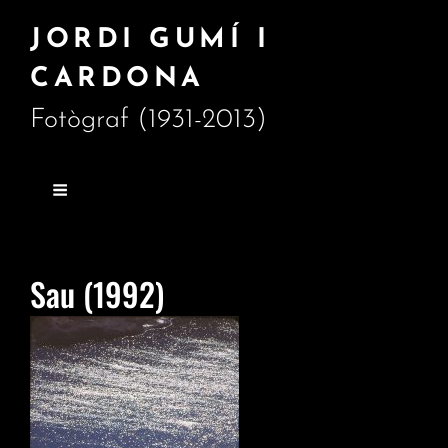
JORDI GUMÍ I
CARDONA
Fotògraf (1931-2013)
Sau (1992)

^^^^^^^^^^^^^^^^

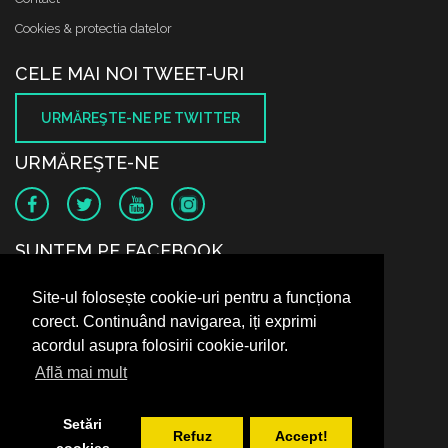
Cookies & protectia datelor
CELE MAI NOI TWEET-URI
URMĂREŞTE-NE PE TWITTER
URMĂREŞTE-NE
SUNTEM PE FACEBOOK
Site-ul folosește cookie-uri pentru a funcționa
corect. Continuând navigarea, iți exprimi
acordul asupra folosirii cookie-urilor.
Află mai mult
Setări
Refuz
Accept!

^^^^^^^^^^^^^^^^

#### [Problem to work on]
Please go through the entries and show every line with the word "URMĂREŞTE".

#### [Completed exercise]
URMĂREŞTE-NE PE TWITTER
URMĂREŞTE-NE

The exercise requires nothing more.